- From: Henry S. Thompson <ht@cogsci.ed.ac.uk>
- Date: Mon, 10 Feb 97 15:43:22 GMT
- To: w3c-sgml-wg@w3.org
Certainly it's termini and not links that in the first instance appear
somewhere, and therefor may need to be displayed, if you have that
kind of application (e.g. a browser).
But neither traversal or action is at the right level of generality.
[See next message about traversal]
Both you and Martin are too focussed, in my view, on browsers and
mouse clicks. As a possibly useful example, consider the case of
external, non-participating 2-ended links to annotate the translation
relationship between the sentences of french and english versions of a
bilingual document. A terminology extraction tool will exploit the
semantics of such a link (i.e. behave in a certain way) completely
differently to a translation tutorial program.
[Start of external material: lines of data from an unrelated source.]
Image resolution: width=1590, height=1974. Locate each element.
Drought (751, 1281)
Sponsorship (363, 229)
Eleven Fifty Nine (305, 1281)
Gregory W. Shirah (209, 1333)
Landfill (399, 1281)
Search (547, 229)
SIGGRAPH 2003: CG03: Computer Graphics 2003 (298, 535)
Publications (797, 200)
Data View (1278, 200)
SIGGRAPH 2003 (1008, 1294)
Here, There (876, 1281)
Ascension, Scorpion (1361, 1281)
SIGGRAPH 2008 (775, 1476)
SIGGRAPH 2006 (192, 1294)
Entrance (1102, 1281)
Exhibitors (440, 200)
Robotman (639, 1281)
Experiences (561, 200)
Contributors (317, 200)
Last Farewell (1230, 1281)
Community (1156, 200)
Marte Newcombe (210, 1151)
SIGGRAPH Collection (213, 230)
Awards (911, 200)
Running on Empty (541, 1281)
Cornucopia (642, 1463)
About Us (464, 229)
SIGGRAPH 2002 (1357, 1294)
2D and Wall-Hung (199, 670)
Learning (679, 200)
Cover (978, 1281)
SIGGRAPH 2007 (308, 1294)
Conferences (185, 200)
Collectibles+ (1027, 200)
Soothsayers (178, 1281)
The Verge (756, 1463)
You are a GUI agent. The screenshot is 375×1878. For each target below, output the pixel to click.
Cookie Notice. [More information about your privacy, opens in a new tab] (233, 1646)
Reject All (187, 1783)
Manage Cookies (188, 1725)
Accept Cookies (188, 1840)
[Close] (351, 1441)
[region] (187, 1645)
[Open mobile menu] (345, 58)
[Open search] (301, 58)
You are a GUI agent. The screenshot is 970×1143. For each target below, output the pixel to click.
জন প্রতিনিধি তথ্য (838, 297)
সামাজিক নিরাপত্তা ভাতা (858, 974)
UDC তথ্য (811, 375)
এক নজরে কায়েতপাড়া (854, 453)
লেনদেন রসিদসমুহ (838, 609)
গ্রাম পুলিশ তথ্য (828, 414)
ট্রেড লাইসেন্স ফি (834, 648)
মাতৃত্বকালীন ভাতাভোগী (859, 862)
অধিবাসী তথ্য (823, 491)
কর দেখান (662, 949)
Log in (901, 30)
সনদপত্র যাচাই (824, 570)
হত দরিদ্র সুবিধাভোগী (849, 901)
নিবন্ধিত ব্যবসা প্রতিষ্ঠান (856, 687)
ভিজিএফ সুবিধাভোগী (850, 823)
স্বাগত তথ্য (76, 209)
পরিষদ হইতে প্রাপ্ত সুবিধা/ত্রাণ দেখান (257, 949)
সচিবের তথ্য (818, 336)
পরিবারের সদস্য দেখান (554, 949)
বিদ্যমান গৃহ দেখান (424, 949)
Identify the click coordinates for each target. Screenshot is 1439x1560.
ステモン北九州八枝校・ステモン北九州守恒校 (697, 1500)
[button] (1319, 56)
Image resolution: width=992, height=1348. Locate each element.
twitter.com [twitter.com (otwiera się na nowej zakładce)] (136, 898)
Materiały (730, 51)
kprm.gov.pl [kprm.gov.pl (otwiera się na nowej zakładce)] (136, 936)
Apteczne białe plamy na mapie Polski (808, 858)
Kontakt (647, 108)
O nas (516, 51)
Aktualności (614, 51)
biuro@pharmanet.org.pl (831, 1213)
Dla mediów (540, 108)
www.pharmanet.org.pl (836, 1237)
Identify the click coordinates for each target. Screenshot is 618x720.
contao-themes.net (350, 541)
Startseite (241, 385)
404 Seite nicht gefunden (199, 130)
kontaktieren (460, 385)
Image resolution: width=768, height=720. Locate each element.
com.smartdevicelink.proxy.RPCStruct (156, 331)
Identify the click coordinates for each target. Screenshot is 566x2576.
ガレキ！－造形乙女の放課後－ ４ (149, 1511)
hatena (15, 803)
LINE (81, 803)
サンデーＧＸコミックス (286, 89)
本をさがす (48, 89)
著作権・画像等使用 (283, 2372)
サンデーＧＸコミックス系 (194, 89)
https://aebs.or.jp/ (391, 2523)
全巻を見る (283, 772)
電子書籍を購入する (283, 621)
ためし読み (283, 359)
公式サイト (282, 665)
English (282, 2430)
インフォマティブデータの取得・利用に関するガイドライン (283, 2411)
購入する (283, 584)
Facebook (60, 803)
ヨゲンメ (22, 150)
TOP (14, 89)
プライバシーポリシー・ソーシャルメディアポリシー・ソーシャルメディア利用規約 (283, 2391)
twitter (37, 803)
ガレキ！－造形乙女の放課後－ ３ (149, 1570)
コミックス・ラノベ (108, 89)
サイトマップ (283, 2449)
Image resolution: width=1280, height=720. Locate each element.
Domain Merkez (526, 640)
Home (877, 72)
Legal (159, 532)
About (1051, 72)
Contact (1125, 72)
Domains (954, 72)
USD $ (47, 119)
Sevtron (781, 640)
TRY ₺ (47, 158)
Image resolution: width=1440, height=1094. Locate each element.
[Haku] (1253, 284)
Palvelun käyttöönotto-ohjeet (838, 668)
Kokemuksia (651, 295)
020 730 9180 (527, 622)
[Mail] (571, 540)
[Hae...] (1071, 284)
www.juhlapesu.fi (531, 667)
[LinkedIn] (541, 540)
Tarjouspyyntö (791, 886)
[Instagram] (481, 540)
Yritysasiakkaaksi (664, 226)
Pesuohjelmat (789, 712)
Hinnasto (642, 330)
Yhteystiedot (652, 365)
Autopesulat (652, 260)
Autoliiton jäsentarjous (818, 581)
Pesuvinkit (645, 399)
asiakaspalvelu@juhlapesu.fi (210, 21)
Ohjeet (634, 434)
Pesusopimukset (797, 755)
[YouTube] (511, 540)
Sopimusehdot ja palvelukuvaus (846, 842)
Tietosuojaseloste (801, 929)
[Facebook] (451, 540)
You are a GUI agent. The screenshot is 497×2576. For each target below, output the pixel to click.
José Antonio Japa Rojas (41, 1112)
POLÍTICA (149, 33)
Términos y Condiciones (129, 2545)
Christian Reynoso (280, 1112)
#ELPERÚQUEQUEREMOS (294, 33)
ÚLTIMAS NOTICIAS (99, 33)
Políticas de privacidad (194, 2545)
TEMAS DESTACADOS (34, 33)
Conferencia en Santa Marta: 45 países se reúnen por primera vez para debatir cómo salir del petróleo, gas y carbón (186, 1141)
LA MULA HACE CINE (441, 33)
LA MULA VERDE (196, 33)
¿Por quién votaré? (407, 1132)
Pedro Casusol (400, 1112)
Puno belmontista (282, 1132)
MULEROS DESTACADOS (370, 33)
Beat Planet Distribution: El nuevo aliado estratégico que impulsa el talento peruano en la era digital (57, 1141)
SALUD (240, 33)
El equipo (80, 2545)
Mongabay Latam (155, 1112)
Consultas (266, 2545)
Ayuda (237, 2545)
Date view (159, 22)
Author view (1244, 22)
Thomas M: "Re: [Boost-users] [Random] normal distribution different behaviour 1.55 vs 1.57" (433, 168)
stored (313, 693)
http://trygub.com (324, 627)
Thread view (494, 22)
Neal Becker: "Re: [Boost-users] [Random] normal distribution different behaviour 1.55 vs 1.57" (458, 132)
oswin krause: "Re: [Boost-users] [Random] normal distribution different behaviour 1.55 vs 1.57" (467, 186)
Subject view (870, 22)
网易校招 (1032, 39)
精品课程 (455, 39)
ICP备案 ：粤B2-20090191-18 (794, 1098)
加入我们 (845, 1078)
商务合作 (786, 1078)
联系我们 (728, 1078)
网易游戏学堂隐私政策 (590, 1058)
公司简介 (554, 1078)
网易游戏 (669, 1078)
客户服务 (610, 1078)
I realise this is dragging us back towards the whole link
{semantics/type/behaviour} debate, which I have done my best to
follow, but it leaves me feeling that although we need to clearly
distinguish between
1) intrinsic XML semantics for links, i.e. termini, participation, etc.;
2) XML Application (in the strict SGML sense of 'application')
semantics, e.g. the bilingual alignment example above;
3) Implemented application behaviour
we are only in the business of specifying (1).